Health

First genetically engineered mice fight Covid, like young & healthy humans

November 02, 2023

New York, Nov 2 (AGENCY):

Researchers have genetically engineered the first mice that get a human-like form of Covid-19.

Researchers from New York University-Grossman School of Medicine created lab mice with human genetic material for ACE2 -- a protein snagged by the pandemic virus so it can attach to human cells as part of the infection.

The mice with this genetic change developed symptoms similar to young humans infected with the virus causing Covid, instead of dying upon infection as had occurred with prior mouse models.

"That these mice survive creates the first animal model that mimics the form of Covid-19 seen in most people -- down to the immune system cells activated and comparable symptoms," said Jef Boeke, Director of the Institute for Systems Genetics at NYU Langone Health.

"This has been a major missing piece in efforts to develop new drugs against this virus.

"Given that mice have been the lead genetic model for decades, there are thousands of existing mouse lines that can now be crossbred with our humanised ACE2 mice to study how the body reacts differently to the virus in patients with diabetes or obesity, or as people age," Boeke said.

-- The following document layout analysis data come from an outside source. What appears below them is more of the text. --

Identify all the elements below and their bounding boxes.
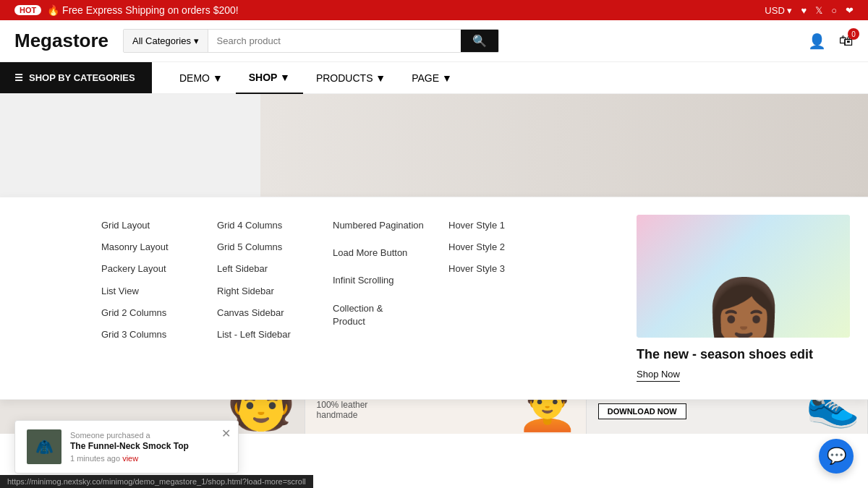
nav-item-shop[interactable]: SHOP ▼ (236, 62, 303, 94)
promo-image: 👩🏾 (637, 215, 850, 338)
scroll-content: Grid Layout Masonry Layout Packery Layou… (0, 94, 868, 434)
currency-selector[interactable]: USD ▾ (765, 5, 792, 16)
hot-badge: HOT (14, 5, 41, 15)
menu-item-numbered-pagination[interactable]: Numbered Pagination (333, 215, 434, 236)
nav-bar: ☰ SHOP BY CATEGORIES DEMO ▼ SHOP ▼ PRODU… (0, 62, 868, 94)
toast-close-button[interactable]: ✕ (221, 427, 231, 434)
menu-item-infinit-scrolling[interactable]: Infinit Scrolling (333, 270, 434, 291)
menu-item-grid-5-columns[interactable]: Grid 5 Columns (217, 236, 318, 258)
menu-item-masonry-layout[interactable]: Masonry Layout (101, 236, 203, 258)
menu-col-1: Grid Layout Masonry Layout Packery Layou… (101, 215, 217, 382)
mega-menu: Grid Layout Masonry Layout Packery Layou… (0, 197, 868, 400)
shop-by-categories-button[interactable]: ☰ SHOP BY CATEGORIES (0, 62, 152, 93)
menu-promo: 👩🏾 The new - season shoes edit Shop Now (637, 215, 854, 382)
promo-title: The new - season shoes edit (637, 346, 854, 363)
download-now-button[interactable]: DOWNLOAD NOW (598, 403, 686, 419)
nav-item-demo[interactable]: DEMO ▼ (166, 62, 236, 94)
menu-item-list-left-sidebar[interactable]: List - Left Sidebar (217, 324, 318, 346)
menu-item-hover-style-3[interactable]: Hover Style 3 (448, 258, 550, 280)
search-button[interactable]: 🔍 (461, 30, 498, 52)
toast-label: Someone purchased a (70, 431, 226, 434)
header: Megastore All Categories ▾ 🔍 👤 🛍 0 (0, 20, 868, 62)
header-icons: 👤 🛍 0 (808, 33, 854, 50)
nav-links: DEMO ▼ SHOP ▼ PRODUCTS ▼ PAGE ▼ (152, 62, 465, 93)
menu-item-grid-3-columns[interactable]: Grid 3 Columns (101, 324, 203, 346)
search-bar: All Categories ▾ 🔍 (123, 29, 499, 53)
menu-item-grid-layout[interactable]: Grid Layout (101, 215, 203, 236)
promo-text: The new - season shoes edit Shop Now (637, 346, 854, 382)
search-input[interactable] (208, 30, 461, 52)
nav-item-products[interactable]: PRODUCTS ▼ (303, 62, 399, 94)
menu-item-right-sidebar[interactable]: Right Sidebar (217, 281, 318, 302)
promo-shop-now-link[interactable]: Shop Now (637, 369, 680, 382)
top-bar-right: USD ▾ ♥ 𝕏 ○ ❤ (765, 5, 854, 16)
top-bar-left: HOT 🔥 Free Express Shipping on orders $2… (14, 4, 239, 16)
menu-item-load-more[interactable]: Load More Button (333, 242, 434, 264)
toast-notification: 🧥 Someone purchased a The Funnel-Neck Sm… (14, 420, 239, 434)
logo[interactable]: Megastore (14, 30, 109, 52)
menu-col-2: Grid 4 Columns Grid 5 Columns Left Sideb… (217, 215, 333, 382)
toast-product-image: 🧥 (27, 429, 61, 434)
facebook-icon[interactable]: ♥ (801, 5, 807, 16)
menu-item-canvas-sidebar[interactable]: Canvas Sidebar (217, 302, 318, 324)
nav-item-page[interactable]: PAGE ▼ (399, 62, 465, 94)
account-icon[interactable]: 👤 (808, 33, 826, 50)
menu-item-list-view[interactable]: List View (101, 281, 203, 302)
menu-item-grid-4-columns[interactable]: Grid 4 Columns (217, 215, 318, 236)
menu-item-left-sidebar[interactable]: Left Sidebar (217, 258, 318, 280)
cart-icon[interactable]: 🛍 0 (839, 33, 854, 49)
search-category-dropdown[interactable]: All Categories ▾ (124, 30, 208, 52)
instagram-icon[interactable]: ○ (831, 5, 837, 16)
menu-item-grid-2-columns[interactable]: Grid 2 Columns (101, 302, 203, 324)
menu-col-3: Numbered Pagination Load More Button Inf… (333, 215, 448, 382)
menu-item-collection-product[interactable]: Collection &Product (333, 298, 434, 333)
top-bar: HOT 🔥 Free Express Shipping on orders $2… (0, 0, 868, 20)
banner-2-sub: 100% leatherhandmade (317, 400, 412, 420)
menu-icon: ☰ (14, 72, 23, 83)
menu-item-hover-style-1[interactable]: Hover Style 1 (448, 215, 550, 236)
cart-badge: 0 (848, 28, 859, 40)
menu-col-4: Hover Style 1 Hover Style 2 Hover Style … (448, 215, 564, 382)
shipping-text: 🔥 Free Express Shipping on orders $200! (47, 4, 238, 16)
pinterest-icon[interactable]: ❤ (846, 5, 854, 16)
toast-text: Someone purchased a The Funnel-Neck Smoc… (70, 431, 226, 434)
shop-by-label: SHOP BY CATEGORIES (29, 72, 135, 83)
promo-person-figure: 👩🏾 (703, 280, 784, 338)
menu-item-packery-layout[interactable]: Packery Layout (101, 258, 203, 280)
twitter-icon[interactable]: 𝕏 (815, 5, 822, 16)
menu-item-hover-style-2[interactable]: Hover Style 2 (448, 236, 550, 258)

The new study, published online in the journal Nature, revolves around a new method to edit DNA.

The team used yeast cells to assemble DNA sequences of up to 200,000 letters in a single step, and then delivered these "naked" DNAs into mouse embryonic stem cells using their new delivery method, mSwAP-In.

The team then used a stem cell technique called "tetraploid complementation" to create a living mouse whose cells included the overwritten genes.

In addition, the researchers had previously designed a synthetic version of the gene Trp53, the mouse version of the human gene TP53, and swapped it into mouse cells.

The protein encoded by this gene coordinates the cell's response to damaged DNA, and can even instruct cells containing it to die to prevent the build-up of cancerous cells. When this "guardian of the genome" itself becomes faulty, it is a major contributor to human cancers.

"Our goal is to demonstrate in a living test animal that this swap leads to fewer mutations and fewer resulting tumours, and those experiments are being planned," said first author Weimin Zhang, a postdoctoral scholar in Boeke's lab.